Statistical significance and scientific importance are distinct, equally valuable aspects of communicating the significance of statistics in scientific research
Communicating the “significance” of statistics in scientific research is often plagued by the fact that the everyday usage of “significant” is very different than the technical meaning of that term. When most people read “significant,” they interpret it to mean “big” or “important.” When statisticians say “significant,” they intend it to mean that the estimated effect size is unlikely to have arisen by chance.
Although both aspects of “significance” are key parts of communicating scientific research, those definitions clearly are not interchangeable! Unfortunately, this confusion between statistical significance and scientific importance has been so widespread (even among scientists!) that statisticians have been making recommendations for years on ways to differentiate between them when communicating scientific results (Amrhein et al., 2019; McShane et al., 2019). Despite those efforts, the two usages continue to be conflated by scientists and laypeople alike.
Also contributing to the misunderstanding is that “statistics” has two different meanings: In everyday use, it refers to numeric facts. In technical usage, it refers to using numeric estimates based on randomly selected samples (subsets of a population) to draw inferences about the population.
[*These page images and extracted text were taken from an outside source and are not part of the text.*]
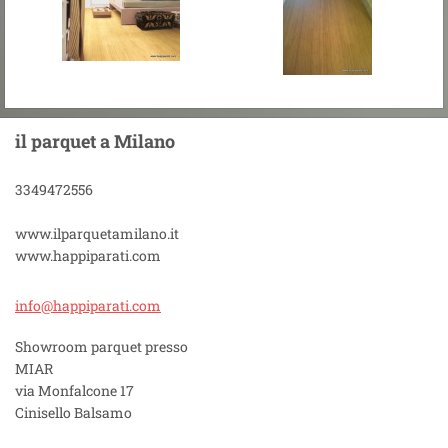
il parquet a Milano
3349472556
www.ilparquetamilano.it
www.happiparati.com
info@hap
piparati
.com
Showroom parquet presso
MIAR
via Monfalcone 17
Cinisello Balsamo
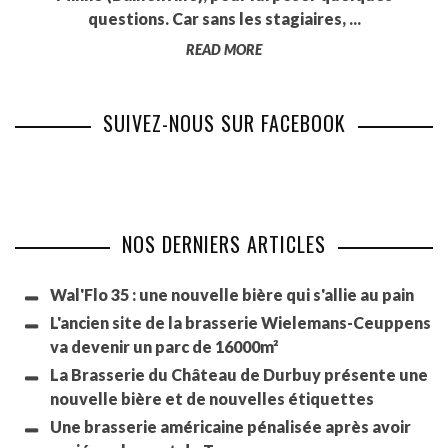
questions. Car sans les stagiaires, ...
READ MORE
SUIVEZ-NOUS SUR FACEBOOK
NOS DERNIERS ARTICLES
Wal'Flo 35 : une nouvelle bière qui s'allie au pain
L'ancien site de la brasserie Wielemans-Ceuppens
va devenir un parc de 16000m²
La Brasserie du Château de Durbuy présente une
nouvelle bière et de nouvelles étiquettes
Une brasserie américaine pénalisée après avoir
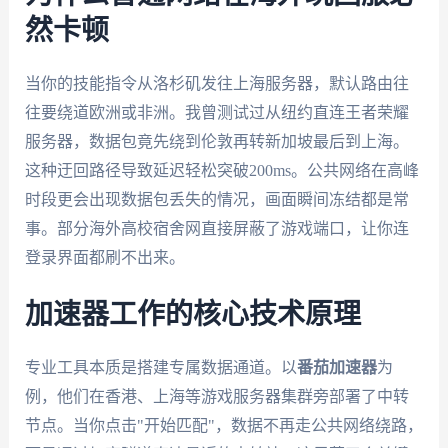
然卡顿
当你的技能指令从洛杉矶发往上海服务器，默认路由往
往要绕道欧洲或非洲。我曾测试过从纽约直连王者荣耀
服务器，数据包竟先绕到伦敦再转新加坡最后到上海。
这种迂回路径导致延迟轻松突破200ms。公共网络在高峰
时段更会出现数据包丢失的情况，画面瞬间冻结都是常
事。部分海外高校宿舍网直接屏蔽了游戏端口，让你连
登录界面都刷不出来。
加速器工作的核心技术原理
专业工具本质是搭建专属数据通道。以
番茄加速器
为
例，他们在香港、上海等游戏服务器集群旁部署了中转
节点。当你点击"开始匹配"，数据不再走公共网络绕路，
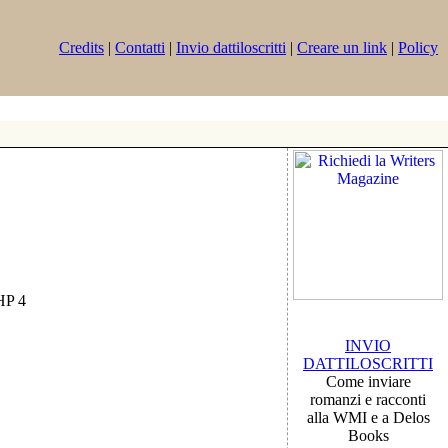
Credits
|
Contatti
|
Invio dattiloscritti
|
Creare un link
|
Policy
PHP 4
INVIO
DATTILOSCRITTI
Come inviare
romanzi e racconti
alla WMI e a Delos
Books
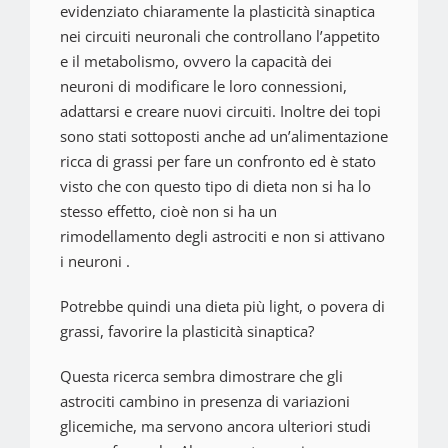
evidenziato chiaramente la plasticità sinaptica
nei circuiti neuronali che controllano l’appetito
e il metabolismo, ovvero la capacità dei
neuroni di modificare le loro connessioni,
adattarsi e creare nuovi circuiti. Inoltre dei topi
sono stati sottoposti anche ad un’alimentazione
ricca di grassi per fare un confronto ed è stato
visto che con questo tipo di dieta non si ha lo
stesso effetto, cioè non si ha un
rimodellamento degli astrociti e non si attivano
i neuroni .
Potrebbe quindi una dieta più light, o povera di
grassi, favorire la plasticità sinaptica?
Questa ricerca sembra dimostrare che gli
astrociti cambino in presenza di variazioni
glicemiche, ma servono ancora ulteriori studi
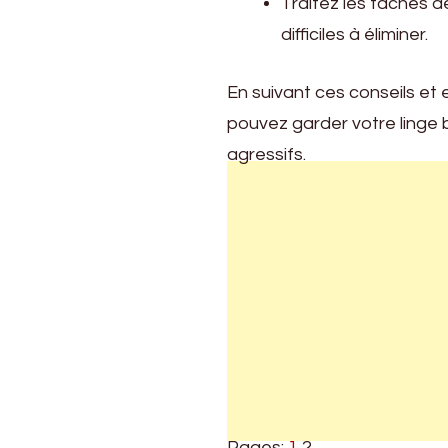
Traitez les taches d
difficiles à éliminer.
En suivant ces conseils et
pouvez garder votre linge b
agressifs.
Pages:
1
2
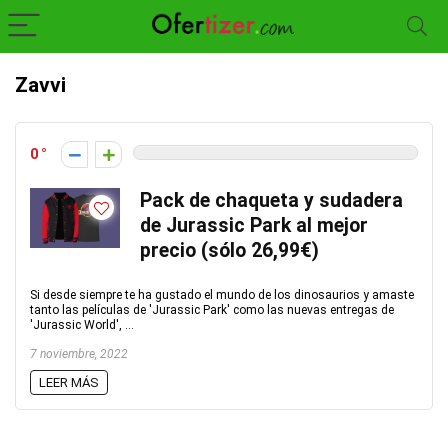
Zavvi
0
Pack de chaqueta y sudadera
de Jurassic Park al mejor
precio (sólo 26,99€)
Si desde siempre te ha gustado el mundo de los dinosaurios y amaste
tanto las películas de 'Jurassic Park' como las nuevas entregas de
'Jurassic World', ...
7 noviembre, 2022
LEER MÁS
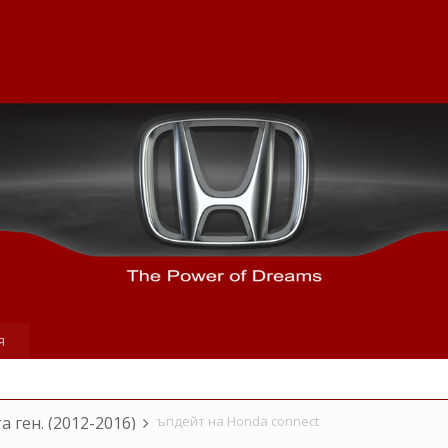
я
та ген. (2012-2016)
ъпдейт на Honda connect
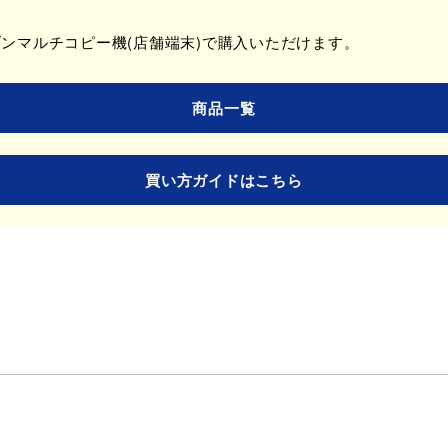
ブンマルチコピー機(店舗端末)で購入いただけます。
商品一覧
買い方ガイドはこちら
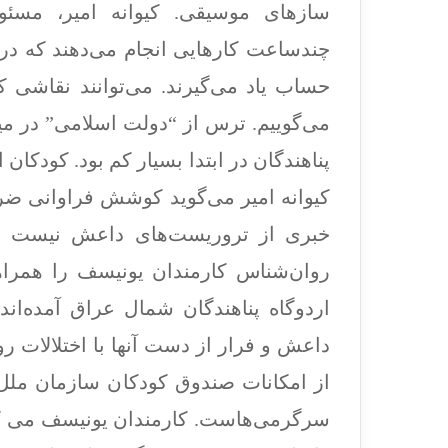
سازهای موسیقی. کیوانه امیر، مسئو
چندساعت کارهایی انجام می‌دهند که در ط
حساب یاد می‌گیرند. می‌توانند نقاشی ک
می‌گوییم. ترس از “دولت اسلامی” در میا
پناهندگان در ابتدا بسیار کم بود. کودکا
کیوانه امیر می‌گوید کوشش فراوانی ضرو
خبری از تروریست‌های داعش نیست و آن
روان‌شناس کارمندان یونیسف را همراه
اردوگاه پناهندگان شمال عراق آمده‌ان
داعش و فرار از دست آنها با اختلالات روح
از امکانات صندوق کودکان سازمان ملل 
سرگرمی‌هاست. کارمندان یونیسف می کو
What is “statistical significance”?
When statisticians say a result is “statistically significant,” they mean that a statistical test found evidence of an effect based on sample data. The word “statistically” is intended to emphasize that “significant” refers to “unlikely to have arisen by chance” due to how the sample was drawn (Witmer, 2019).
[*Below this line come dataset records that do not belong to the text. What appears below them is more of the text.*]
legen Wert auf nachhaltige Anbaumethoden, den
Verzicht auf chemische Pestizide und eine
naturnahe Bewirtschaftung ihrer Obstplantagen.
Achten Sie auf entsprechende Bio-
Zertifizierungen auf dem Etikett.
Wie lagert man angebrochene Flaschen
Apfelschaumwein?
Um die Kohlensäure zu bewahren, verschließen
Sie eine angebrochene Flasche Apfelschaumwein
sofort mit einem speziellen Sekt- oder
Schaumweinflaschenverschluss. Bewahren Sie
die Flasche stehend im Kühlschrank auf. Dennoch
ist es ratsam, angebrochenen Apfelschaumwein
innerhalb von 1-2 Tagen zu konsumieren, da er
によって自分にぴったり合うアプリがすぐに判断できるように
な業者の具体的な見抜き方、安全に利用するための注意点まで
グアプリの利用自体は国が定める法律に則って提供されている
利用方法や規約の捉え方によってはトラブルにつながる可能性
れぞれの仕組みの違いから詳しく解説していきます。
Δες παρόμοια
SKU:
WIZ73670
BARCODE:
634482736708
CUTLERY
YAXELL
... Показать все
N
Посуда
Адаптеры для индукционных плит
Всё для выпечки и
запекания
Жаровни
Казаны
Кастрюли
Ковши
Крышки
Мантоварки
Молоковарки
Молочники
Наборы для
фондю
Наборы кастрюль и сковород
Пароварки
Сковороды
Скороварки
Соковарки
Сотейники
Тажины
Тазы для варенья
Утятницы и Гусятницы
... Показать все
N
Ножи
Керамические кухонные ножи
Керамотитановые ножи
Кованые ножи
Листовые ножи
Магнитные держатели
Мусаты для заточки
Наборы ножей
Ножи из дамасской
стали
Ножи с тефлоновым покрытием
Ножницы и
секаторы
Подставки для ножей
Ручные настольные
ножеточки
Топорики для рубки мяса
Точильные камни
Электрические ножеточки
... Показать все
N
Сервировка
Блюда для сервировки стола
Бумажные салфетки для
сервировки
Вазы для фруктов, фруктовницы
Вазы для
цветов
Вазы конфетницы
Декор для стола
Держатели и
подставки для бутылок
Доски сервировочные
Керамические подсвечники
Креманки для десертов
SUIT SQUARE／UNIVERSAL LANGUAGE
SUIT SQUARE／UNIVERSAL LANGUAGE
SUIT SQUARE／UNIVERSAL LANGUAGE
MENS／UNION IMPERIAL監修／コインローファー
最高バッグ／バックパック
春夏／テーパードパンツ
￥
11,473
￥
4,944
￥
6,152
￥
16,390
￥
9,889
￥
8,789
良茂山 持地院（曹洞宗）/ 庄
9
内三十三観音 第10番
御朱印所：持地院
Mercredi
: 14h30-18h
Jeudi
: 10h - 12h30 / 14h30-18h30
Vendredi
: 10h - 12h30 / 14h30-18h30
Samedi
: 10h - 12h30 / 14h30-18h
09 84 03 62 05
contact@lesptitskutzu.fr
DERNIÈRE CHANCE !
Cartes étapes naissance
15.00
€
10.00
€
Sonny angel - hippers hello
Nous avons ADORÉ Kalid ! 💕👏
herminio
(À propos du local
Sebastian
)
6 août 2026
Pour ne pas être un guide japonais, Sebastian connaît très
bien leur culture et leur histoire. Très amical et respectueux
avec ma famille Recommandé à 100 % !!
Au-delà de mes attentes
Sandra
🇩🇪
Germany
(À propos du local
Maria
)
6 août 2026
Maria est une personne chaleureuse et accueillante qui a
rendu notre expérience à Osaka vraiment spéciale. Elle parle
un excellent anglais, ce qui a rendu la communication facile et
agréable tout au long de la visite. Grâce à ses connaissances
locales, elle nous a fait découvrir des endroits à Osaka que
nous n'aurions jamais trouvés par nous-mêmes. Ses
What is “scientific significance?”
The Oxford English Dictionary (2024) defines “significant” as “sufficiently great or important to be worthy of attention; noteworthy; consequential, influential.” What qualifies a statistic to meet those criteria? Even those definitions differ from one another, so let’s parse the distinct meanings before considering how to communicate them effectively.
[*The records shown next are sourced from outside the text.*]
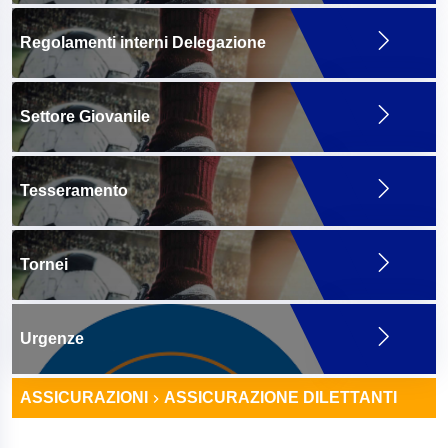
Regolamenti interni Delegazione
Settore Giovanile
Tesseramento
Tornei
Urgenze
ASSICURAZIONI
ASSICURAZIONE DILETTANTI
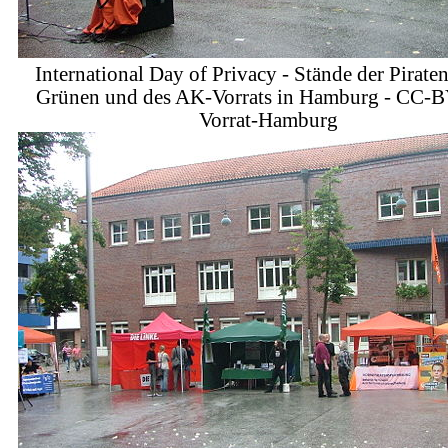
International Day of Privacy - Stände der Piraten
Grünen und des AK-Vorrats in Hamburg - CC-
Vorrat-Hamburg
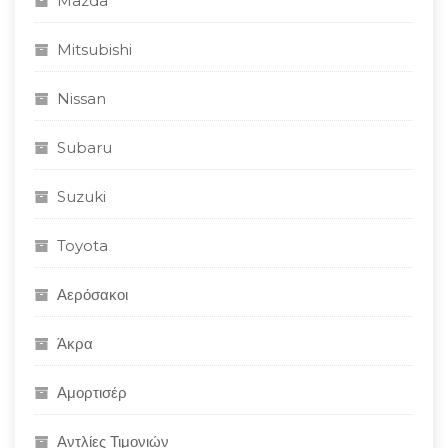
Mazda
Mitsubishi
Nissan
Subaru
Suzuki
Toyota
Αερόσακοι
Άκρα
Αμορτισέρ
Αντλίες Τιμονιών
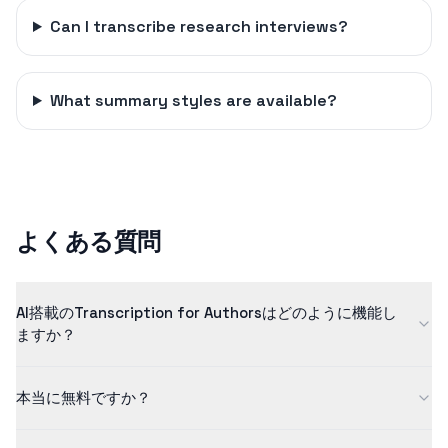
Can I transcribe research interviews?
What summary styles are available?
よくある質問
AI搭載のTranscription for Authorsはどのように機能し
ますか？
当社のtranscription for authorsは、高度な人工知能を使用し
本当に無料ですか？
て、音声を高い精度でテキストに変換します。AIモデルは、高品
質な結果を保証するために、数百万の例でトレーニングされてい
はい！無料プランでは、最大5分までの長さのコンテンツを処理で
ます。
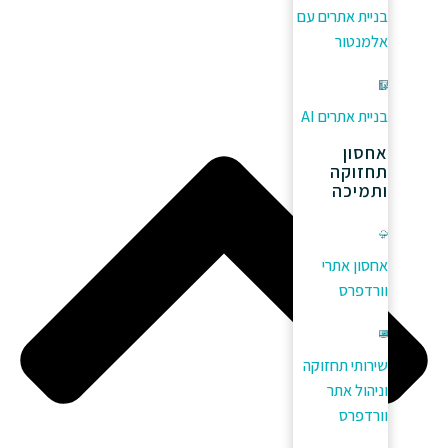
בניית אתרים עם
אלמנטור
בניית אתרים AI
אחסון
תחזוקה
ותמיכה
אחסון אתרי
וורדפרס
שירותי תחזוקה
וניהול אתר
וורדפרס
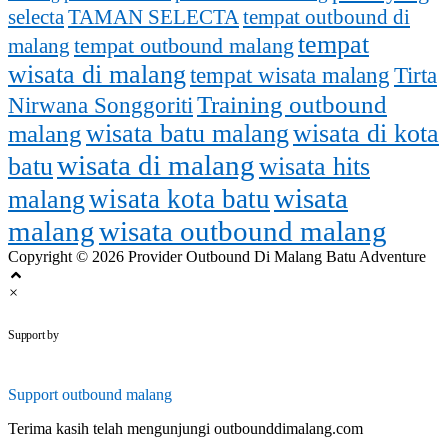
selecta
TAMAN SELECTA
tempat outbound di
tempat
malang
tempat outbound malang
wisata di malang
tempat wisata malang
Tirta
Training outbound
Nirwana Songgoriti
malang
wisata batu malang
wisata di kota
wisata di malang
batu
wisata hits
wisata
wisata kota batu
malang
malang
wisata outbound malang
Copyright © 2026 Provider Outbound Di Malang Batu Adventure
×
outbounddimalang.com
Support by
Support
outbound malang
Terima kasih telah mengunjungi outbounddimalang.com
First, to be “worthy of attention” or “consequential,” a result must be big enough to matter for the topic at hand, such as being clinically or educationally meaningful. A result in the opposite of the expected direction also merits attention.
Second, to be “consequential” or “influential,” a result must be one that can be used to inform a decision or the design of an intervention. To judge whether a study’s results can be applied in those ways, readers need to know several different things about that study, including whether
- The findings can be generalized
- The pattern could be explained by other factors;
- The results can be interpreted as cause-and-effect;
- The presumed cause can be changed.
Thus, the “significance” of statistics in science goes far beyond statistical significance.
Improving communication of “significance”
How can scientific writers clearly communicate the “significance” of their statistics? First, describe scientific importance before statistical significance, to ensure that those other, often overlooked, aspects are considered (Miller, 2023).
Second, always accompany “significance/significant” with a modifying term – “statistical” or “scientific.” Even better, replace “significant” with other words or phrases that convey the specific aspect of “importance” being described.
Communicating scientific importance
A thorough explanation of a study’s scientific importance will touch on each of the following dimensions, worded to convey the specific topic:
- Convey the size of the effect. If participants in a pilot job training program earned 20% more than similar people who did not undertake the program, that would be a meaningful increase. If they only earned 2% more, we shouldn’t bother replicating that training program.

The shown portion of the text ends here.